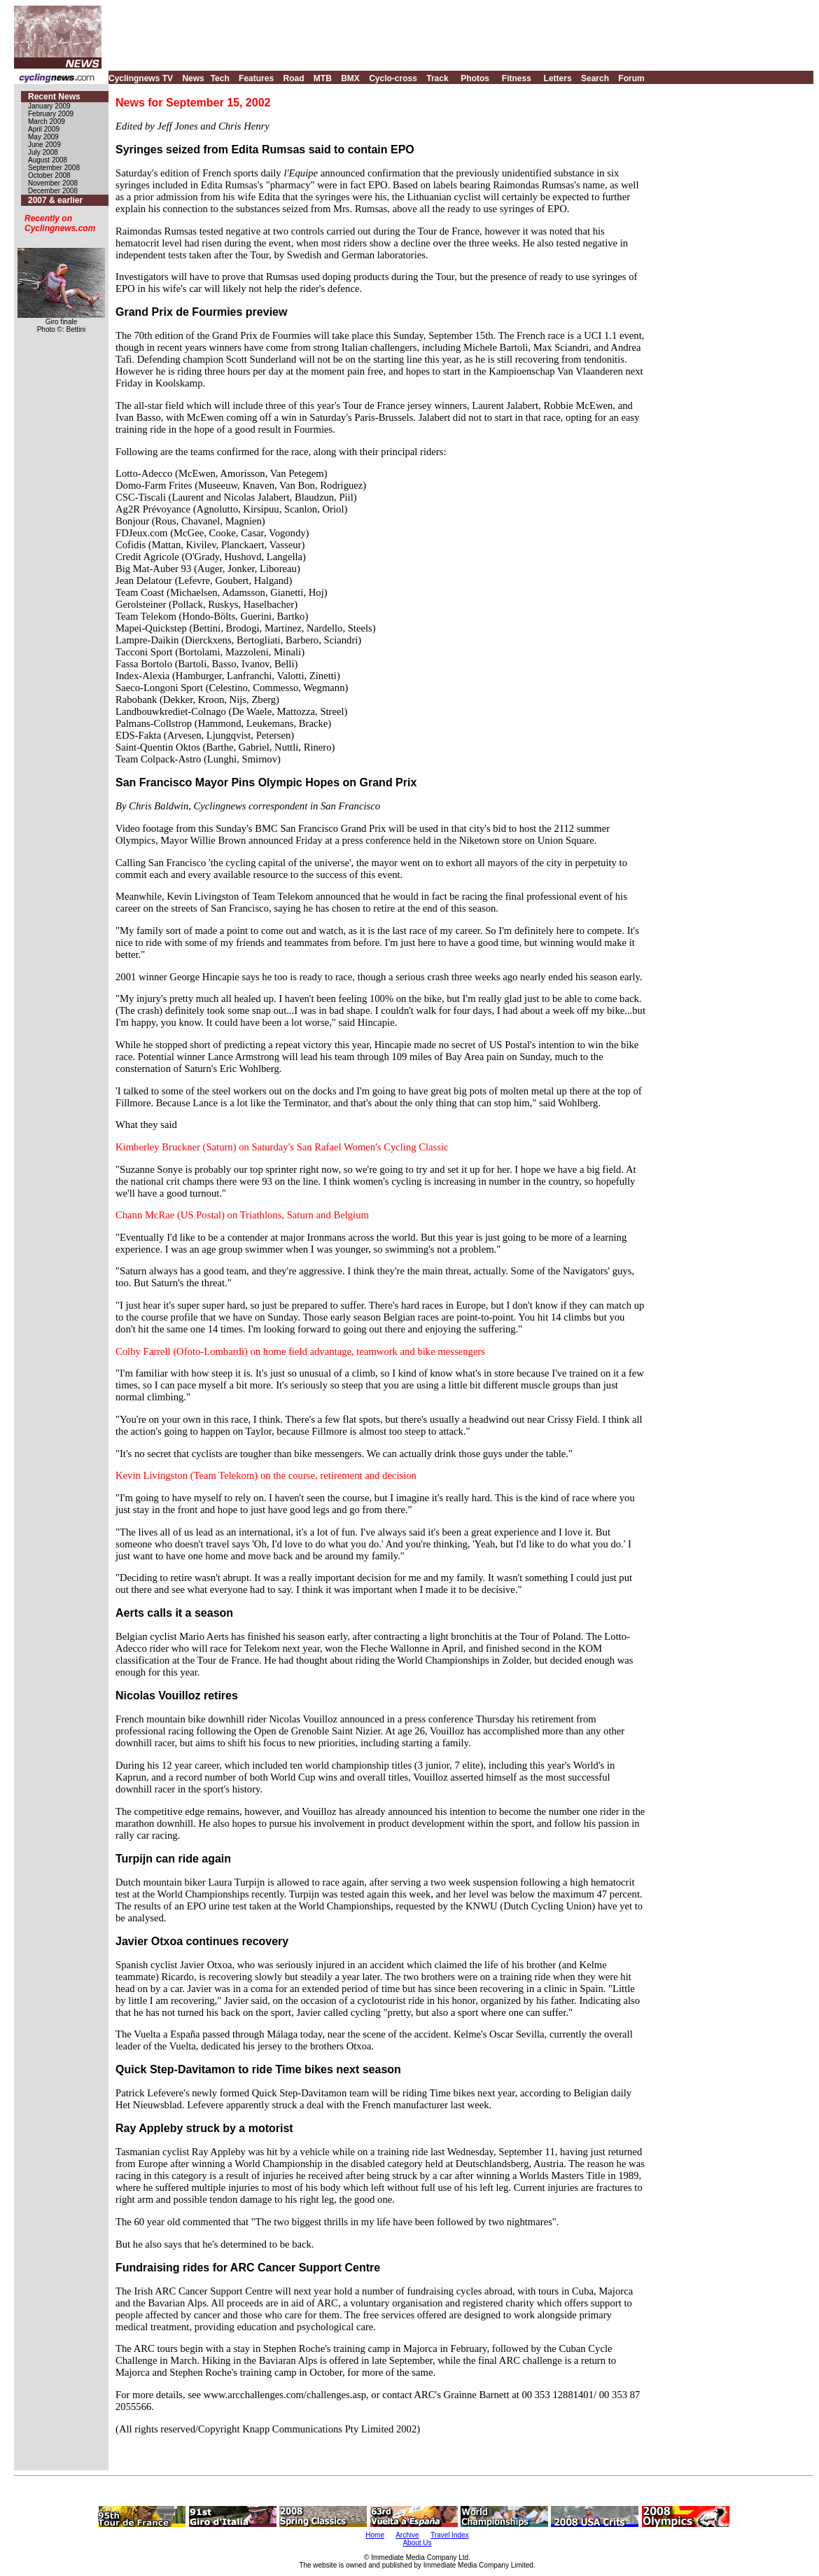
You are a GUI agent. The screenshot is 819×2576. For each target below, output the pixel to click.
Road (293, 78)
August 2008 (47, 160)
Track (437, 78)
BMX (350, 78)
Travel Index (449, 2535)
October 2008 (49, 175)
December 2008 (53, 191)
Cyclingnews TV (140, 78)
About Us (416, 2543)
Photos (475, 78)
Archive (407, 2535)
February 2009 (51, 114)
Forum (631, 78)
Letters (558, 78)
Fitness (516, 78)
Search (595, 78)
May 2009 (43, 137)
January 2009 (49, 106)
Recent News (54, 97)
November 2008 (53, 183)
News (193, 78)
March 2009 (46, 121)
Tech (220, 78)
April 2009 (43, 129)
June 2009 (44, 144)
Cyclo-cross (393, 78)
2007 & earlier (55, 200)
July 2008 (43, 152)
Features (256, 78)
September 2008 (54, 168)
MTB (323, 78)
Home (374, 2535)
----------
◆ What this task involves: Reprint each of the records exactly and skip the images.

◆ Exercise output:
You are a GUI agent. The screenshot is 819×2576. For each target below, output the pixel to click.
Road (293, 78)
August 2008 (47, 160)
Track (437, 78)
BMX (350, 78)
Travel Index (449, 2535)
October 2008 (49, 175)
December 2008 (53, 191)
Cyclingnews TV (140, 78)
About Us (416, 2543)
Photos (475, 78)
Archive (407, 2535)
February 2009 (51, 114)
Forum (631, 78)
Letters (558, 78)
Fitness (516, 78)
Search (595, 78)
May 2009 (43, 137)
January 2009 (49, 106)
Recent News (54, 97)
November 2008 (53, 183)
News (193, 78)
March 2009 (46, 121)
Tech (220, 78)
April 2009 (43, 129)
June 2009 (44, 144)
Cyclo-cross (393, 78)
2007 & earlier (55, 200)
July 2008 (43, 152)
Features (256, 78)
September 2008 (54, 168)
MTB (323, 78)
Home (374, 2535)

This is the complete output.